Earlier this week, the Americans with Disabilities Act (ADA) passed a major milestone when it turned 20 years old. Like most 20-year-olds, it (1) didn’t get this far without some growing pains and (2) still has a ways to go before reaching full maturity. Let’s take a look back at where the law began, how it has grown and changed over the years, and what might be on the horizon for the youngest federal employment discrimination statute.
HR Guide to Employment Law: A practical compliance reference manual covering 14 topics, including the Americans with Disabilities Act
Early promise
When President George H.W. Bush signed the ADA into law on July 26, 1990, its future was so bright. President Bush described his signing of the law as “taking a sledgehammer to a wall that had for too many generations separated Americans with disabilities from the freedom they could glimpse, but not grasp.” Democrats and Republicans alike described the infant civil rights law as “historic,” “landmark,” and an “emancipation proclamation for people with disabilities.”
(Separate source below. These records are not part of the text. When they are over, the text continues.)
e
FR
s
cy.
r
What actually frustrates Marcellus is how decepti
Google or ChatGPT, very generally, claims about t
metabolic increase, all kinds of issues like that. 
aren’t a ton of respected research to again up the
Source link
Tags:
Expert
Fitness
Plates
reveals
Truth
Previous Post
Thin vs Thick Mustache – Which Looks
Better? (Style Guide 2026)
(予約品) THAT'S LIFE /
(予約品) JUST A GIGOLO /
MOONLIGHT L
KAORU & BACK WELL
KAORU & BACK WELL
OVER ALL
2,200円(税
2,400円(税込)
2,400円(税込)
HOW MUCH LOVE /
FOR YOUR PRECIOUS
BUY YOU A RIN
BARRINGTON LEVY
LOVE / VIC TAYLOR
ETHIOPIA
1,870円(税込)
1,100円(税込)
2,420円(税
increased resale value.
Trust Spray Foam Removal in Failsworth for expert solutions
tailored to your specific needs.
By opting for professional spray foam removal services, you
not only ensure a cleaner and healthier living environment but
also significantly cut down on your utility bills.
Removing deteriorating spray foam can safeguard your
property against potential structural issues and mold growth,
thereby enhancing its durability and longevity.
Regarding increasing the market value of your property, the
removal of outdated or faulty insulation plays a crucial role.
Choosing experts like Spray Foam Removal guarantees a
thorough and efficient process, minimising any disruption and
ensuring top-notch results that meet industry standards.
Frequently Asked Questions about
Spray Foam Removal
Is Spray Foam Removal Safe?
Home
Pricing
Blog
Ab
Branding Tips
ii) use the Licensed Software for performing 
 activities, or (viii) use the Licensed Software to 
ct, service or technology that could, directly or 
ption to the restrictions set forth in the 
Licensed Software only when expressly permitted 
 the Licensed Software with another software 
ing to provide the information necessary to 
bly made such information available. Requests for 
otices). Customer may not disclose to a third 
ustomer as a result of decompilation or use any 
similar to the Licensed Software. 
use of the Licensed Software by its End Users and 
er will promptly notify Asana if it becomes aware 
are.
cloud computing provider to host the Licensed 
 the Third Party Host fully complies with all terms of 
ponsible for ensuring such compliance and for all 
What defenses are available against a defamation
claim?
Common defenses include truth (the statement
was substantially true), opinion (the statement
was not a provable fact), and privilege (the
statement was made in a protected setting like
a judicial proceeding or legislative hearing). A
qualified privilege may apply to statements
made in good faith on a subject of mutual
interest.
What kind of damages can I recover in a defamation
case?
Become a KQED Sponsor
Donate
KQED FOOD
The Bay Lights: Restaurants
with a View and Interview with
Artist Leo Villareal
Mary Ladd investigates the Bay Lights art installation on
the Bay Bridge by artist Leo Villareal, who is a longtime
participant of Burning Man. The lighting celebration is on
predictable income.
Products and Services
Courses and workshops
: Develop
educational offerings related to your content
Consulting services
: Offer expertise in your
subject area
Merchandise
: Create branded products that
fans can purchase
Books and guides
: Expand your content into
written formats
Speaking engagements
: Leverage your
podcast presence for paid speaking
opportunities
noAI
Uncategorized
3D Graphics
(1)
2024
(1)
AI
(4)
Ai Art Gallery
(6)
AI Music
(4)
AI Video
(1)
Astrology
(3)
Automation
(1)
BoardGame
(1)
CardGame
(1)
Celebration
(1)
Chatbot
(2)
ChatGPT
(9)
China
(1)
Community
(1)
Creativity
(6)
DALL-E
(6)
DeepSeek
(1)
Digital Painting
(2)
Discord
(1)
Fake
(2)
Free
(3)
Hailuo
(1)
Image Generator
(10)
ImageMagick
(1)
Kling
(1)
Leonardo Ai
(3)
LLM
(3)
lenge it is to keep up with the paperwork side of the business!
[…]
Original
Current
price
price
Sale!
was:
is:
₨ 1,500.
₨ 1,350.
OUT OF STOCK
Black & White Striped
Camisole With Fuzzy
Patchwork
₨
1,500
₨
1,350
But over the years, the ADA has experienced more than a few growing pains. In 1991, when the ADA was still but a baby, the Equal Employment Opportunity Commission (EEOC) issued regulations that were intended to guide employers in complying with the law’s requirements, many of which bore no resemblance to any of the employment discrimination laws with which employers had previously dealt. Unfortunately, the EEOC’s regulations served more to confuse employers than to provide any clear guidance.
One of the biggest problems was that the regulations created overwhelmingly detailed and convoluted standards for employers to apply in determining whether an employee or applicant was disabled. Think of the regulations as a nitpicky parenting book: The agency’s intent may have been good, but its execution was lacking. As a result, employers could easily become so bogged down in the minutiae that they never reached the point of considering what types of accommodations might resolve the employee’s concerns.
More growing pains
As the Americans with Disabilities Act was growing up, courts struggled alongside employers to define who should be considered a “disabled individual.” In most lawsuits that were filed, the first line of defense was that the employee wasn’t disabled at all and therefore wasn’t entitled to the ADA’s protections. Most federal appeals courts eventually started developing uniform standards to be applied in determining the existence of an ADA-recognized disability. Employers may not have had all the answers, but with the help of those court decisions, they at least seemed to have gotten a grasp on what they should be doing to comply with the Act.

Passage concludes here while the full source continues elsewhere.